The chromobodies are available for different endogenous proteins. Actin, for example, PCNA, histone, lamin. So we have different housekeeping genes. And on the right side, you see an example, a short movie here, there the lamin chromobody was used. And yeah, so fuse to achieve P protein and you see it nicely, this can observe the cell division and the cell cycle.
So I would like to summarize the nanobody parts. Chromotek offers nanobody tools for imaging. You can use the nano-boosters and nano-labels for super-resolution microscopy. And when it comes to thicker tissues, nano-secondaries can be used for any application that need the secondary antibody, but they're especially beneficial when it comes to super-resolution and microscopy, and multiplexing. And the chromobodies are useful for lifestyle imaging.

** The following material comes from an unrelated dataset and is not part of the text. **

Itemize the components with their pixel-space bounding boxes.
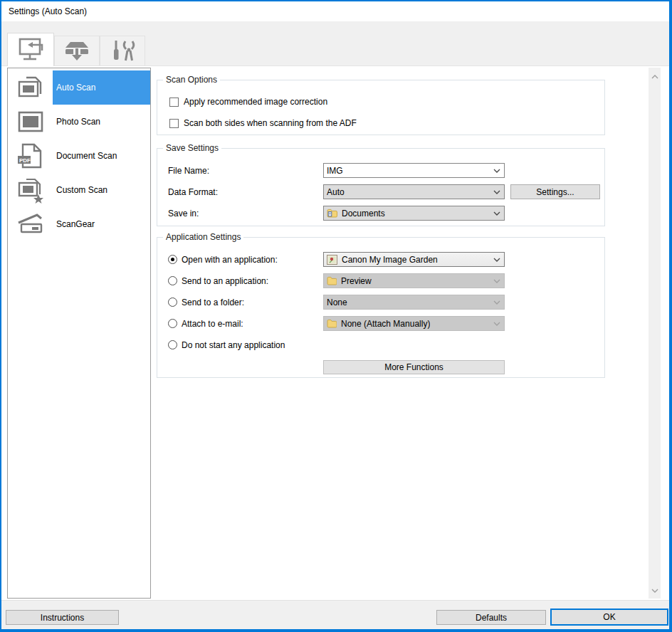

And now, I would like to summarize our whole talk, also the part from Rebecca. And we thought about that we'd give you some recommendations based on a typical antibody workflow. So when you start your experiment, you look at your target, and there, target abundance is usually important. So when the target abundance is low, then it's recommended to use a polyclonal antibody, primary antibody. When the target is high, then you can use a monoclonal or a recombinant antibody. And for difficult targets, the recombinant antibodies work also well. And when you have a high expressing target, then think about, if you use a directly conjugated antibodies, sorry, for example, protein techs CoraLite dyes and the CoraLite conjugates.
Then, when you start your project, you also think about the amount of sample that you have or the project duration. So when you have only a small amount of sample and the project duration is short, then you are perfectly fine with the polyclonal antibody. But when you have a long-term project and when you have a lot of samples then, a monoclonal or recombinant antibody are useful. Regarding the application, for standard applications, you can use polyclonals, monoclonals, or recombinant. When you work with typical tags, then the nano-boosters and nano-labels are helpful. And when you want to observe a target life cell, and so in the living cell, then the chromobodies can be suitable.
And about secondary antibody you have the choice when your primary antibody is polyclonal, then use a secondary antibody that detects the IgG heavy and light chain because you have different clones in a primary clones in your sample. The monoclonal and recombinant, they detect subclass specific. They also are subclass specific which means that the secondary needs to detect a certain subclass. When it comes to multiplexing, then cross-absorbed antibodies are useful and nano-secondaries, and the nano-secondaries are also very helpful for super-resolution microscopy.